デル・ソフトウェアが2015年末から提供開始した中小企業、支店、リモートオフィス向けの新製品「SonicWALL TZシリーズ」。このほかにも、16年初頭にかけて複数ベンダーから新製品が相次いで発売されている |
これらの新製品で注目すべきトレンドがある。1つが、中堅・大規模向け製品とのプラットフォームの共通化、2つ目が処理性能の向上だ。
1つ目の「プラットフォームの共通化」は、中堅・大企業で使われる高度なセキュリティ機能を、中小企業向け製品でも使えるようにするのが目的だ。
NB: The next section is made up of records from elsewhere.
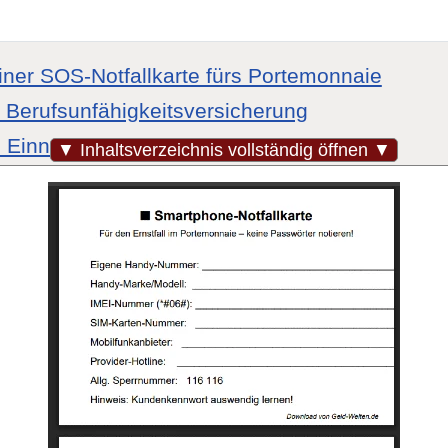
einer SOS-Notfallkarte fürs Portemonnaie
 Berufsunfähigkeitsversicherung
 Einnahmen- und Ausgaben-Aufstellung
▼ Inhaltsverzeichnis vollständig öffnen ▼
nd Download: Versicherungssumme Hausrat er
uschalverermittlung
duelle Ermittlung der Versicherungssumme
ads zur Berechnung
ertyp / Risikotyp
nung und -verbesserung
gesplanung
gesoptimierung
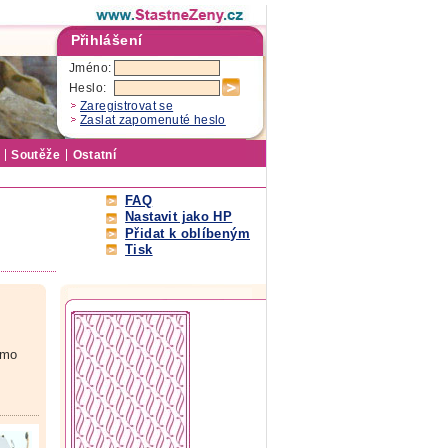
Přihlášení
Jméno:
Heslo:
Zaregistrovat se
Zaslat zapomenuté heslo
Soutěže
Ostatní
FAQ
Nastavit jako HP
Přidat k oblíbeným
Tisk
ímo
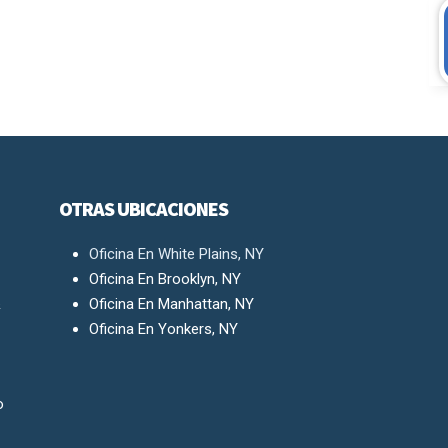
OTRAS UBICACIONES
Oficina En White Plains, NY
Oficina En Brooklyn, NY
&
Oficina En Manhattan, NY
Oficina En Yonkers, NY
o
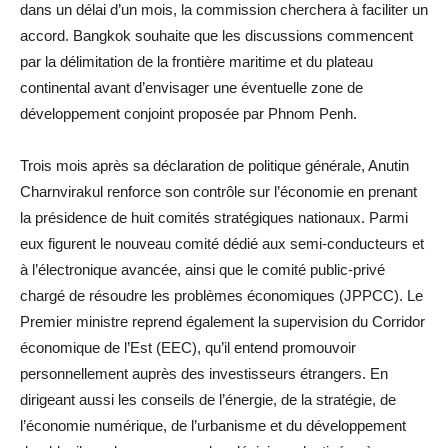
dans un délai d’un mois, la commission cherchera à faciliter un
accord. Bangkok souhaite que les discussions commencent
par la délimitation de la frontière maritime et du plateau
continental avant d’envisager une éventuelle zone de
développement conjoint proposée par Phnom Penh.
Trois mois après sa déclaration de politique générale, Anutin
Charnvirakul renforce son contrôle sur l’économie en prenant
la présidence de huit comités stratégiques nationaux. Parmi
eux figurent le nouveau comité dédié aux semi-conducteurs et
à l’électronique avancée, ainsi que le comité public-privé
chargé de résoudre les problèmes économiques (JPPCC). Le
Premier ministre reprend également la supervision du Corridor
économique de l’Est (EEC), qu’il entend promouvoir
personnellement auprès des investisseurs étrangers. En
dirigeant aussi les conseils de l’énergie, de la stratégie, de
l’économie numérique, de l’urbanisme et du développement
ウォッチガードでマーケティングマネージャを務める堀江徹氏は「ローエンドからミドルレンジ、ハイエンドモデルまですべて共通のセキュリティ機能を提供できる」と話す。例えば、同社の新製品Firebox T30/T50 は、IPSやアプリケーション制御に用いるシグネチャセットについても、ミドルレンジ製品と同じものを提供できるといったメリットがある。ソフォスも同様で、Sophos XG Firewallシリーズすべてで同じOSが稼働する。
これは、中堅・大企業にもメリットを生む。支店・支社、店舗等を展開している場合、ローエンドモデルを導入する小規模拠点と、ハイエンドモデルを使う本社等とで共通のセキュリティ機能を運用できるからだ。